*** Opening of Available data ***

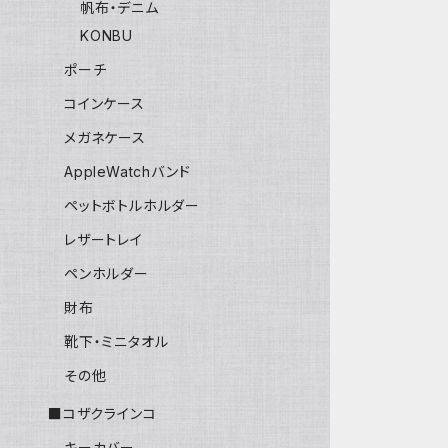
帆布・デニム
KONBU
ポーチ
コインケース
メガネケース
AppleWatchバンド
ペットボトルホルダー
レザートレイ
ペンホルダー
財布
靴下・ミニタオル
その他
■コザクラインコ
キーカバー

*** Close of Available data ***

◆ Problem:
The answer must be a word-for-word copy of all the entries, containing no pictures.

◆ Solution below:
帆布・デニム
KONBU
ポーチ
コインケース
メガネケース
AppleWatchバンド
ペットボトルホルダー
レザートレイ
ペンホルダー
財布
靴下・ミニタオル
その他
■コザクラインコ
キーカバー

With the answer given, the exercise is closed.